O GENERAL SEM-HONRA
Enquanto Silvino Silvério Marques, não desejou "aviltar" com mera despromoção um camarada general; enquanto, lhe deu a mão para não passar à Reserva, requisitando-o até para Comissão; enquanto o considerava e o tratava com lealdade, o
Amigo protegido, general Joaquim António Franco
Pinheiro, Comandante-Chefe das Forças Armadas de Angola, na sombra e de acordo com o M.F.A. de Angola, ia traindo o governador-geral.
Todos sabíamos que difícil seria o acentuar da transição e com ela viria a violência. O
problema de Angola pairava acima da "Revolução dos
Cravos" e, como seria lógico, muito acima dos seus
eventuais acertos e desastres. Mas, a praga política saída do 25.Abril. 1974, conseguiu denegrir e mutilar o espírito revolucionário de 25, e o M. F.A. logo se sentiu com a capacidade de ver conspiração e maquinações diabólicas nos que, sentindo a necessidade de redemocratizar o
País, pretendiam, sem sair fora da rota traçada pelo Programa do M.F.A., levar Portugal a entrar no
estrito cumprimento do chamado "processo de descolonização" que, a partir da segunda metade do século XX se vinha acelerando na África e na Ásia, com o apoio da O.N.U. que,
desde a sua primeira sessão, realizada em Janeiro e
Fevereiro de 1946, em Londres, tinha proclamado o direito de os povos se
autogovernarem.

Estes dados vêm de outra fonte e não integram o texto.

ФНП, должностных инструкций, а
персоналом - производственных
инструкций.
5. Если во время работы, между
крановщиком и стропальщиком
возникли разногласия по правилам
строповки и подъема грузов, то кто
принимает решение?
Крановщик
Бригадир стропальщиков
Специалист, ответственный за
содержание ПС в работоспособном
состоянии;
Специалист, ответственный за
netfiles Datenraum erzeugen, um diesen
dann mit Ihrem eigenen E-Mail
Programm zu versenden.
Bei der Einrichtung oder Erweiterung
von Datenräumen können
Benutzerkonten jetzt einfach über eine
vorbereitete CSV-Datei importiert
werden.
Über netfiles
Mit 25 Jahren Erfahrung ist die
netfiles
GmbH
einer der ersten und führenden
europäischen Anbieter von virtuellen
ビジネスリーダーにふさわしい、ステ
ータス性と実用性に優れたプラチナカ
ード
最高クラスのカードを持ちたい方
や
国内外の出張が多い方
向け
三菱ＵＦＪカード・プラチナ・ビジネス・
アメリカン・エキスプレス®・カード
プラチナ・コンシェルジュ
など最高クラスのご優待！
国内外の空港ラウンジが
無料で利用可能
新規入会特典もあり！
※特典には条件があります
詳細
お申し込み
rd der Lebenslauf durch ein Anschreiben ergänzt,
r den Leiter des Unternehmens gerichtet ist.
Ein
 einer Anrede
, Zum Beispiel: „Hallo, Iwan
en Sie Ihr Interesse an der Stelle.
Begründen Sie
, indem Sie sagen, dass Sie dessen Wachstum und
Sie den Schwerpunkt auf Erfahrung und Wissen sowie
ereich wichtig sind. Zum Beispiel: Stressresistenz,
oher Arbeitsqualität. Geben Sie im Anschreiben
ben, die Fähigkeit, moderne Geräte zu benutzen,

Um parêntisis para afirmarmos que não foi necessário a "Carta do Atlântico", em 1941, nem a O.N.U., para fazer nascer a
ideia da autodeterminação aos
"brancos" do Ultramar...
Na sequência do seu
procedimento o gen. Francisco Pinheiro, enviou a Costa Gomes, em 17.Julho.74,
um Relatório — "Secreto — Pessoal", acompanhado de um
"cartão de visita", que define não só, a tibieza e
a subserviência deste oficial, como uma traição vergonhosa ao então governador-geral.

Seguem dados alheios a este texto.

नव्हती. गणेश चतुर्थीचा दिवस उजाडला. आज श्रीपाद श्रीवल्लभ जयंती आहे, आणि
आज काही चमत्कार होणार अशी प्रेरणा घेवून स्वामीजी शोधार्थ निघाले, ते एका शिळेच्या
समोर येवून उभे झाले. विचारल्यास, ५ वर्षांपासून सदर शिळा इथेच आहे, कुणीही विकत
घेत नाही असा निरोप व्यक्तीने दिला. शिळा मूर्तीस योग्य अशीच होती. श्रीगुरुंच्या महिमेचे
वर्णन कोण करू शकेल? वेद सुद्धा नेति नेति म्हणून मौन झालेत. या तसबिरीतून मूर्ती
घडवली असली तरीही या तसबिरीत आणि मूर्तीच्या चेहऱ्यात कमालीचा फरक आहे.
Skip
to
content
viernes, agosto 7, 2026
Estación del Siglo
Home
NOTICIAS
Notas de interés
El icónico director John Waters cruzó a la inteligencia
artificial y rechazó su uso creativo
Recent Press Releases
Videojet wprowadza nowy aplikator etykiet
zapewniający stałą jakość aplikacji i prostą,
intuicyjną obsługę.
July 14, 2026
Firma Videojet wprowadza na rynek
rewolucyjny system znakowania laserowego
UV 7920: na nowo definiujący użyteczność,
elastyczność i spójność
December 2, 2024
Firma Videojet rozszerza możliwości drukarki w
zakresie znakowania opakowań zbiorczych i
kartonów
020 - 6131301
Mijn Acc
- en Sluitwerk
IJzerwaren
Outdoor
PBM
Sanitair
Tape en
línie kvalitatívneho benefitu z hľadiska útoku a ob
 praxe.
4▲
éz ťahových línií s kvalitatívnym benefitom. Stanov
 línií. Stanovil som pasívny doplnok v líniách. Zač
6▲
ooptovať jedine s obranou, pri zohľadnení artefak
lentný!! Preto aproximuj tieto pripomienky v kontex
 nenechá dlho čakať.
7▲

Nesse Relatório e apenso estava um documento, elaborado em
reunião do gabinete das Forças Armadas em Angola, e que no seu ITEM 1, propunha:
"que seja demitido o actual Governo Geral de Angola e todos
os governadores do distrito". No nº. 5, era dado um prazo de 72 horas, contadas
desde a sua recepção e conhecimento e no nº. 6 dizia-se: "Ora não cumprido o prazo referido em 5., desta proposta, o M. F.A. de Angola
assume implicitamente a
obrigação da tomada das medidas adequadas, ou julgado como tal, face à gravidade do actual momento em
Angola e à sua previsível evolução que veio a inaugurar um novo e triste,
período na História de Angola!
Em 19.Julho.74., Costa Gomes, tão sinistro como pérfido, respondeu ao gen.
Pinheiro. Original assinado e enviado ao seu destinatário em MP
pelo comandante de Bordo da Missão FAM — Lx — LD, de 17/7/74. Conspirava-se, abertamente, nas
costas do Governo Geral! Sem respeito por um alto
dignitário da Nação e sem vergonha por parte dos comparsas desta nojenta conspiração.
Mas Costa Gomes e Almeida Santos dão as mãos e, no "fritar dos ovos",
pretendem, tão-somente e em síntese, alcançar os seus
desígnios, saltando por cima de todos os princípios e humilhando quem honesta e
patrioticamente queria servir Angola. Assinam ambos um telegrama que fere a
dignidade do Governo Geral e cilindram as suas prorrogativas, cerceando os seus
direitos de governante(1). Telegrama
"Secreto-Pessoal", próprio de quem chafurda nas vielas esconsas da traição. Silvino
resolve mandar a Lisboa, o seu Secretário de Estado da Comunicação Social e
Turismo, major Mariz Fernandes. Este contacta com Costa Gomes e Almeida
Santos. Pretende saber o alcance do conteúdo do telegrama. Costa Gomes
denega o seu envio. Almeida Santos, seráfico e melífluo, silencia.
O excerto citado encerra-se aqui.